## Exercise description
Provide nothing except how many lines of the data contain the word "Criminalidad".

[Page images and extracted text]
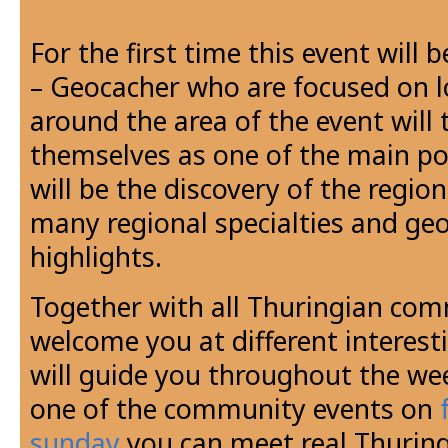
For the first time this event will b
– Geocacher who are focused on l
around the area of the event will 
themselves as one of the main poi
will be the discovery of the region
many regional specialties and ge
highlights.
Together with all Thuringian com
welcome you at different interest
will guide you throughout the wee
one of the community events on
sunday
you can meet real Thuring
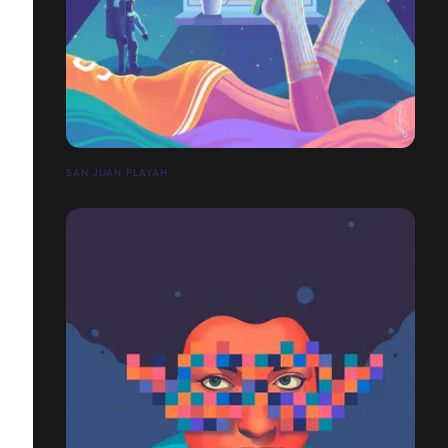
SAN JUAN PLAYAH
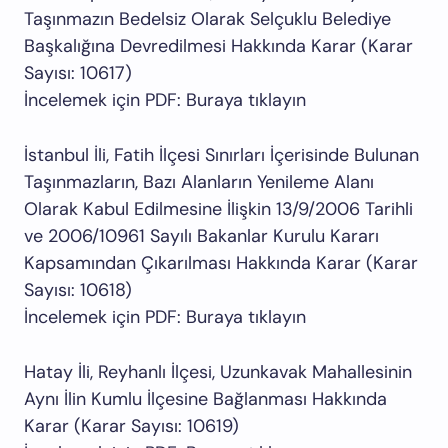
Taşınmazın Bedelsiz Olarak Selçuklu Belediye
Başkalığına Devredilmesi Hakkında Karar (Karar
Sayısı: 10617)
İncelemek için PDF: Buraya tıklayın
İstanbul İli, Fatih İlçesi Sınırları İçerisinde Bulunan
Taşınmazların, Bazı Alanların Yenileme Alanı
Olarak Kabul Edilmesine İlişkin 13/9/2006 Tarihli
ve 2006/10961 Sayılı Bakanlar Kurulu Kararı
Kapsamından Çıkarılması Hakkında Karar (Karar
Sayısı: 10618)
İncelemek için PDF: Buraya tıklayın
Hatay İli, Reyhanlı İlçesi, Uzunkavak Mahallesinin
Aynı İlin Kumlu İlçesine Bağlanması Hakkında
Karar (Karar Sayısı: 10619)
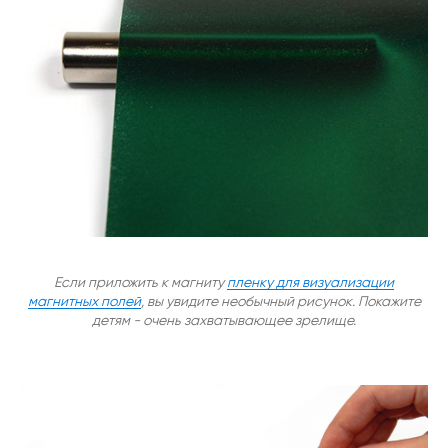
Если приложить к магниту
пленку для визуализации
магнитных полей
, вы увидите необычный рисунок. Покажите
детям - очень захватывающее зрелище.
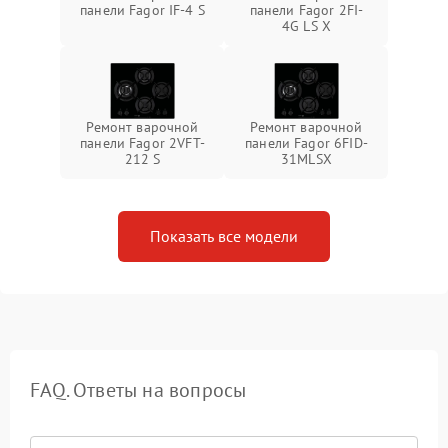
панели Fagor IF-4 S
панели Fagor 2FI-
4G LS X
Ремонт варочной
Ремонт варочной
панели Fagor 2VFT-
панели Fagor 6FID-
212 S
31MLSX
Показать все модели
FAQ. Ответы на вопросы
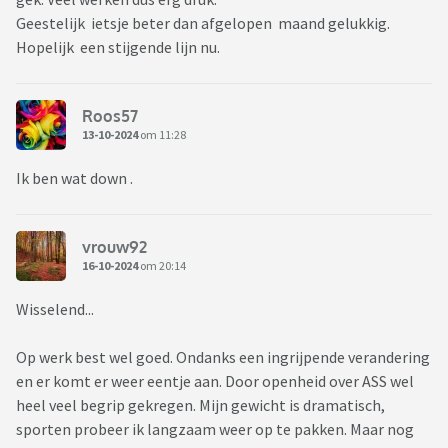
Geestelijk ietsje beter dan afgelopen maand gelukkig.
Hopelijk een stijgende lijn nu.
Roos57
13-10-2024
om 11:28
Ik ben wat down .
vrouw92
16-10-2024
om 20:14
Wisselend...
Op werk best wel goed. Ondanks een ingrijpende verandering
en er komt er weer eentje aan. Door openheid over ASS wel
heel veel begrip gekregen. Mijn gewicht is dramatisch,
sporten probeer ik langzaam weer op te pakken. Maar nog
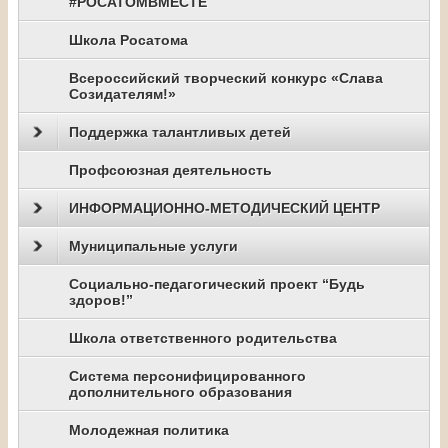
#РОСАТОМВМЕСТЕ
Школа Росатома
Всероссийский творческий конкурс «Слава
Созидателям!»
Поддержка талантливых детей
Профсоюзная деятельность
ИНФОРМАЦИОННО-МЕТОДИЧЕСКИЙ ЦЕНТР
Муниципальные услуги
Социально-педагогический проект “Будь
здоров!”
Школа ответственного родительства
Система персонифицированного
дополнительного образования
Молодежная политика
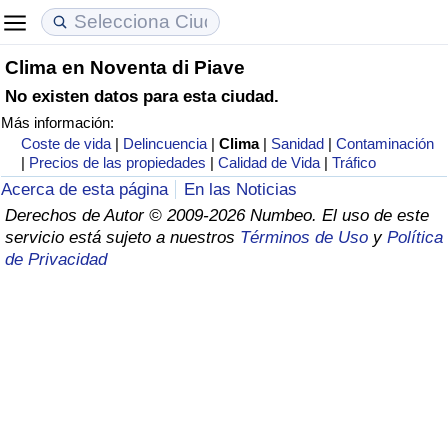
Clima en Noventa di Piave
Coste de vida
Precios de las propiedades
Calidad de Vida
No existen datos para esta ciudad.
Más información:
Índice de Costo de Vida (Actual)
Índice de Precios de Inmuebles (Actual)
Índice de Calidad de Vida
Coste de vida
|
Delincuencia
|
Clima
|
Sanidad
|
Contaminación
|
Precios de las propiedades
|
Calidad de Vida
|
Tráfico
Índice de Costo de Vida
Índice de Precios de Inmuebles
Índice de Calidad de Vida (Actual)
Acerca de esta página
En las Noticias
Derechos de Autor © 2009-2026 Numbeo. El uso de este
Índice de costo de vida por país
Índice de Precios de Inmuebles por País
Índice de calidad de vida por país
servicio está sujeto a nuestros
Términos de Uso
y
Política
de Privacidad
en aqaba
Delincuencia
Calificación del Índice de Criminalidad
(Actual)
Índice de Criminalidad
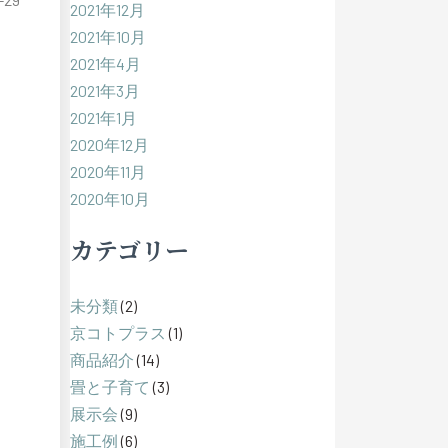
2021年12月
2021年10月
2021年4月
2021年3月
2021年1月
2020年12月
2020年11月
2020年10月
カテゴリー
未分類
(2)
京コトプラス
(1)
商品紹介
(14)
畳と子育て
(3)
展示会
(9)
施工例
(6)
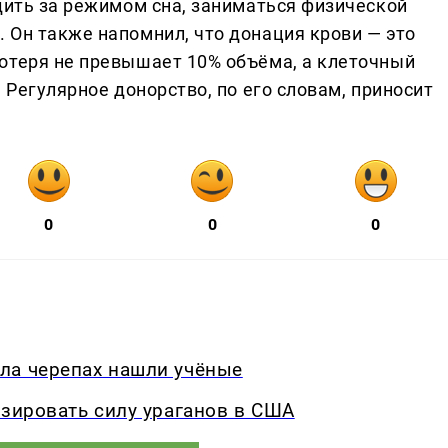
дить за режимом сна, заниматься физической
 Он также напомнил, что донация крови — это
отеря не превышает 10% объёма, а клеточный
 Регулярное донорство, по его словам, приносит
0
0
0
ла черепах нашли учёные
озировать силу ураганов в США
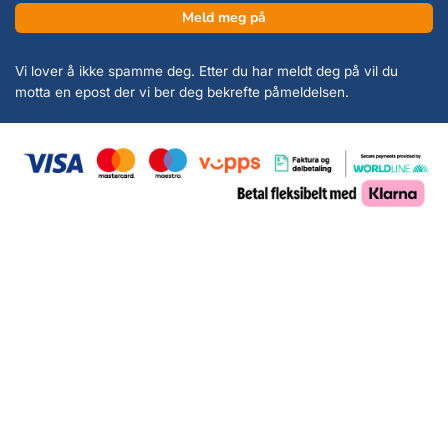
Meld meg på
Vi lover å ikke spamme deg. Etter du har meldt deg på vil du
motta en epost der vi ber deg bekrefte påmeldelsen.
Copyright 2026 ©
KanonCon AS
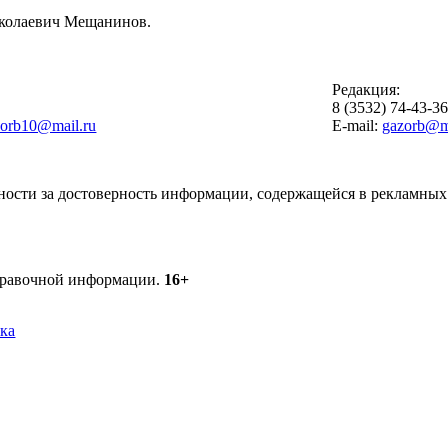
иколаевич Мещанинов.
Редакция:
8 (3532) 74-43-3
zorb10@mail.ru
E-mail:
gazorb@ma
ности за достоверность информации, содержащейся в рекламных 
справочной информации.
16+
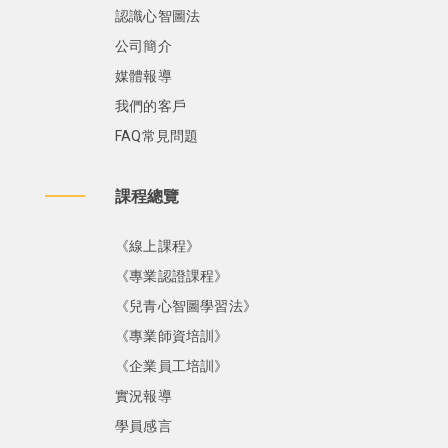
認識心智圖法
公司簡介
媒體報導
我們的客戶
FAQ常見問題
課程總覽
《線上課程》
《專業認證課程》
《兒青心智圖學習法》
《專業師資培訓》
《企業員工培訓》
實況報導
學員感言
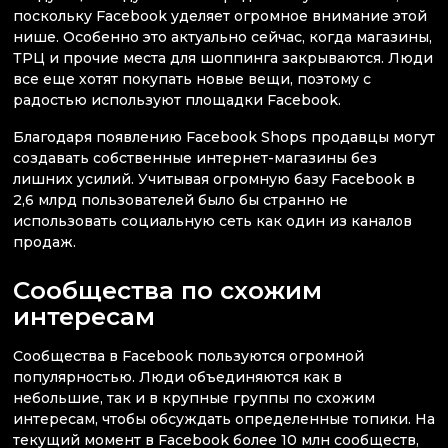
поскольку Facebook уделяет огромное внимание этой
нише. Особенно это актуально сейчас, когда магазины,
ТРЦ и прочие места для шоппинга закрываются. Люди
все еще хотят покупать новые вещи, поэтому с
радостью используют площадки Facebook.
Благодаря появлению Facebook Shops продавцы могут
создавать собственные интернет-магазины без
лишних усилий. Учитывая огромную базу Facebook в
2,6 млрд пользователей было бы странно не
использовать социальную сеть как один из каналов
продаж.
Сообщества по схожим
интересам
Сообщества в Facebook пользуются огромной
популярностью. Люди объединяются как в
небольшие, так и в крупные группы по схожим
интересам, чтобы обсуждать определенные топики. На
текущий момент в Facebook более 10 млн сообществ,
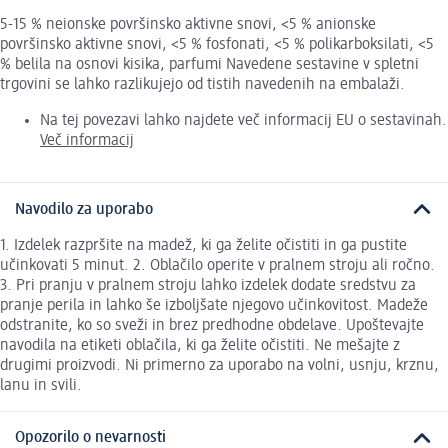
5-15 % neionske površinsko aktivne snovi, <5 % anionske
površinsko aktivne snovi, <5 % fosfonati, <5 % polikarboksilati, <5
% belila na osnovi kisika, parfumi Navedene sestavine v spletni
trgovini se lahko razlikujejo od tistih navedenih na embalaži.
Na tej povezavi lahko najdete več informacij EU o sestavinah.
Več informacij
Navodilo za uporabo
1. Izdelek razpršite na madež, ki ga želite očistiti in ga pustite
učinkovati 5 minut. 2. Oblačilo operite v pralnem stroju ali ročno.
3. Pri pranju v pralnem stroju lahko izdelek dodate sredstvu za
pranje perila in lahko še izboljšate njegovo učinkovitost. Madeže
odstranite, ko so sveži in brez predhodne obdelave. Upoštevajte
navodila na etiketi oblačila, ki ga želite očistiti. Ne mešajte z
drugimi proizvodi. Ni primerno za uporabo na volni, usnju, krznu,
lanu in svili.
Opozorilo o nevarnosti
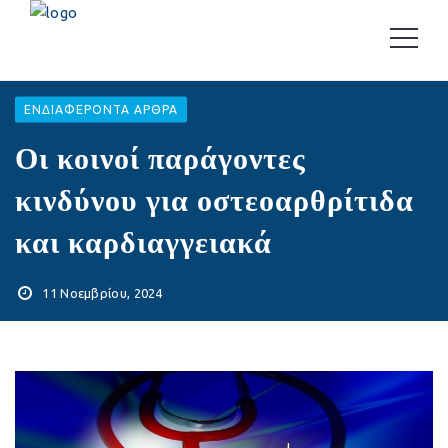
EΝΔΙΑΦΈΡΟΝΤΑ ΆΡΘΡΑ
Οι κοινοί παράγοντες
κινδύνου για οστεοαρθρίτιδα
και καρδιαγγειακά
11 Νοεμβρίου, 2024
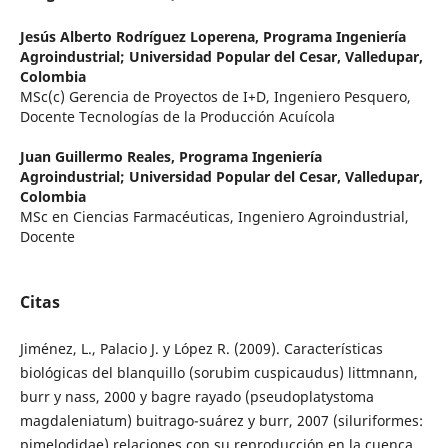
Jesús Alberto Rodríguez Loperena,
Programa Ingeniería
Agroindustrial; Universidad Popular del Cesar, Valledupar,
Colombia
MSc(c) Gerencia de Proyectos de I+D, Ingeniero Pesquero,
Docente Tecnologías de la Producción Acuícola
Juan Guillermo Reales,
Programa Ingeniería
Agroindustrial; Universidad Popular del Cesar, Valledupar,
Colombia
MSc en Ciencias Farmacéuticas, Ingeniero Agroindustrial,
Docente
Citas
Jiménez, L., Palacio J. y López R. (2009). Características
biológicas del blanquillo (sorubim cuspicaudus) littmnann,
burr y nass, 2000 y bagre rayado (pseudoplatystoma
magdaleniatum) buitrago-suárez y burr, 2007 (siluriformes:
pimelodidae) relaciones con su reproducción en la cuenca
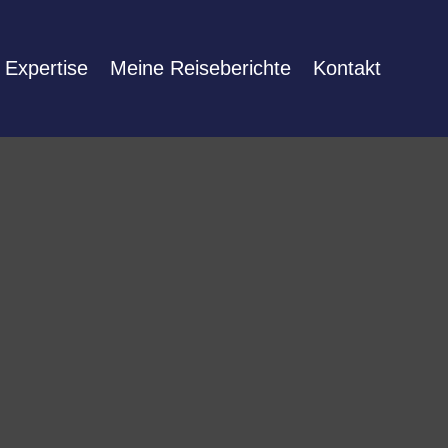
 Expertise
Meine Reiseberichte
Kontakt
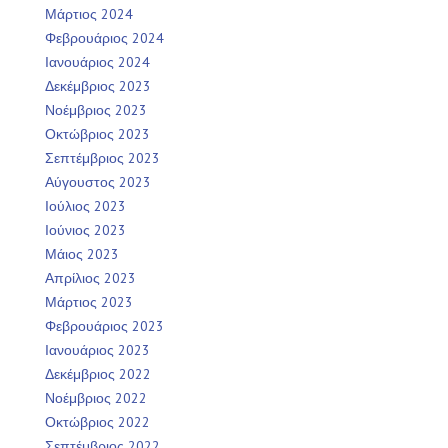
Μάρτιος 2024
Φεβρουάριος 2024
Ιανουάριος 2024
Δεκέμβριος 2023
Νοέμβριος 2023
Οκτώβριος 2023
Σεπτέμβριος 2023
Αύγουστος 2023
Ιούλιος 2023
Ιούνιος 2023
Μάιος 2023
Απρίλιος 2023
Μάρτιος 2023
Φεβρουάριος 2023
Ιανουάριος 2023
Δεκέμβριος 2022
Νοέμβριος 2022
Οκτώβριος 2022
Σεπτέμβριος 2022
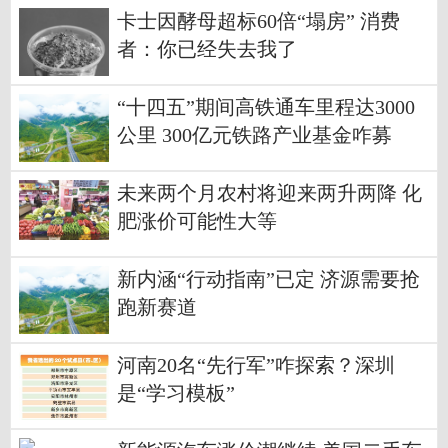
卡士因酵母超标60倍“塌房” 消费
者：你已经失去我了
“十四五”期间高铁通车里程达3000
公里 300亿元铁路产业基金咋募
集？
未来两个月农村将迎来两升两降 化
肥涨价可能性大等
新内涵“行动指南”已定 济源需要抢
跑新赛道
河南20名“先行军”咋探索？深圳
是“学习模板”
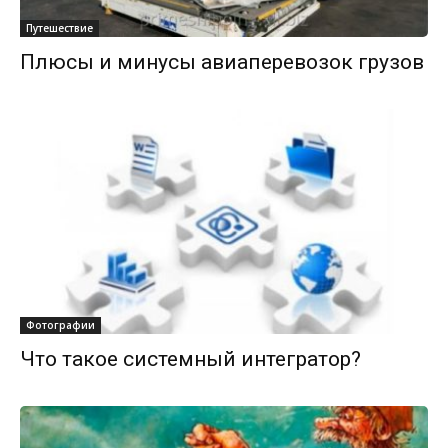
Путешествие
Плюсы и минусы авиаперевозок грузов
Фотографии
Что такое системный интегратор?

## Task answer
2